- **Input for this task**:

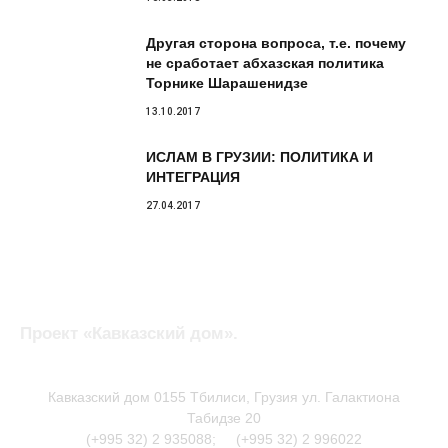
Другая сторона вопроса, т.е. почему
не сработает абхазская политика
Торнике Шарашенидзе
13.10.2017
ИСЛАМ В ГРУЗИИ: ПОЛИТИКА И
ИНТЕГРАЦИЯ
27.04.2017
Проект «Кавказский дом».
Кавказский дом 0155 Тбилиси, Грузия ул. Галактиона
Табидзе 20
(+995 32) 2 935088; (+995 32) 2 996022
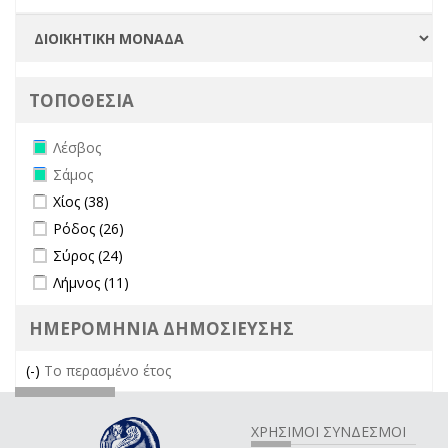
ΤΟΠΟΘΕΣΙΑ
Remove Λέσβος filter
Λέσβος
Remove Σάμος filter
Σάμος
Apply Χίος filter
Apply Χίος filter
Χίος (38)
Apply Ρόδος filter
Apply Ρόδος filter
Ρόδος (26)
Apply Σύρος filter
Apply Σύρος filter
Σύρος (24)
Apply Λήμνος filter
Apply Λήμνος filter
Λήμνος (11)
ΗΜΕΡΟΜΗΝΙΑ ΔΗΜΟΣΙΕΥΣΗΣ
(-)
Remove Το περασμένο έτος filter
Το περασμένο έτος
ΧΡΗΣΙΜΟΙ ΣΥΝΔΕΣΜΟΙ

- **Problem details**: Tally the lines of the data that hold the string "Кавказский". Answer with the number and nothing more.

- **Solved exercise**: 2